Even at odd times when dorms are closed, such as during preseason practices or the winter break before a bowl game, schools are allowed to give players a per diem to cover the costs of food. Not surprisingly, there's a gap between the haves and the have-nots: Major programs like Utah give $40 per day, while less-renowned ones like Florida Atlantic give only $25.
Miami (Fla.) coach Al Golden told an alumni group over the summer that one of his priorities was to make sure his players ate three good meals a day. He also complained about the school's per diem for athletes, which is around $16. Miami declined to comment.
Monica Van Winkle, the Washington Huskies' team nutritionist, says a 280-pound lineman who is trying to maintain his weight will typically consume around 5,200 calories in a day. A wide receiver would eat 4,100. At Florida, the typical meal for a big eater consists of a steak, perhaps chicken teriyaki, three to five crab cakes, sesame chicken, a carbohydrate option like pasta with marinara sauce and a plate of sushi.
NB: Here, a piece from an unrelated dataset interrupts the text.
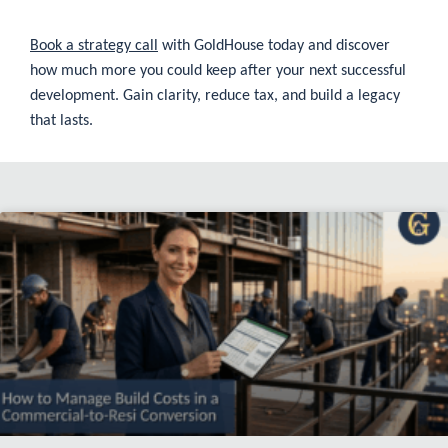
Book a strategy call
with GoldHouse today and discover
how much more you could keep after your next successful
development. Gain clarity, reduce tax, and build a legacy
that lasts.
Nebraska's nutritionist, Josh Hingst, says the school's food game plan is "no different" than the game plan for offense or defense. When the Cornhuskers traveled to Wyoming last week to play at an elevation of over 7,000 feet, the team prepared a food plan like they'd prepare for a spread offense.
To accommodate for the lower oxygen levels, Hingst designed an "anaerobic" diet. Players were handed significantly more fluids on the flight. Then, starting one hour before the game, they were given orange slices, bananas and meal replacement bars to combat the low oxygen. The Cornhuskers won, 38-14. Hingst, who used to work for the Atlanta Falcons, said Nebraska's training table is "a lot better."
In case you're wondering, most teams don't try to ban fast food entirely. Florida aims for 80% of its players' meals to be healthy. Oregon's nutritionist, James Harris, said he patrols players' Facebook accounts to make sure they aren't holding unhealthy food. He said a clear violation of healthy living, documented on social media, results in an immediate call or text—which he said happens "every day."
To encourage players to avoid undoing all the nutrition by chowing down on pizza and beer, Washington's Van Winkle encourages players to cook their own meals—she estimates ten players from last year's freshman class are doing so.
The big question, of course, is whether all this fussing over food pays dividends on the field.
Alabama considers the matter important enough to have Amy Bragg, a team nutritionist, on the sideline for most games. She said she's responsible for feeding players time-released foods at halftime to ensure players won't fade or cramp in the fourth quarter.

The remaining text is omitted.